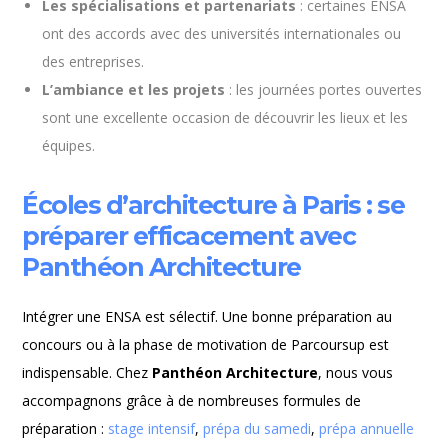
Les spécialisations et partenariats
: certaines ENSA
ont des accords avec des universités internationales ou
des entreprises.
L’ambiance et les projets
: les journées portes ouvertes
sont une excellente occasion de découvrir les lieux et les
équipes.
Écoles d’architecture à Paris : se
préparer efficacement avec
Panthéon Architecture
Intégrer une ENSA est sélectif. Une bonne préparation au
concours ou à la phase de motivation de Parcoursup est
indispensable. Chez
Panthéon Architecture
, nous vous
accompagnons grâce à de nombreuses formules de
préparation :
stage intensif
,
prépa du samedi
,
prépa annuelle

▸ WHAT YOU WILL DO
Once the pictures are removed, reproduce the remaining entries above exactly.

▸ TASK RESULT
Les spécialisations et partenariats
: certaines ENSA
ont des accords avec des universités internationales ou
des entreprises.
L’ambiance et les projets
: les journées portes ouvertes
sont une excellente occasion de découvrir les lieux et les
équipes.
Écoles d’architecture à Paris : se
préparer efficacement avec
Panthéon Architecture
Intégrer une ENSA est sélectif. Une bonne préparation au
concours ou à la phase de motivation de Parcoursup est
indispensable. Chez
Panthéon Architecture
, nous vous
accompagnons grâce à de nombreuses formules de
préparation :
stage intensif
,
prépa du samedi
,
prépa annuelle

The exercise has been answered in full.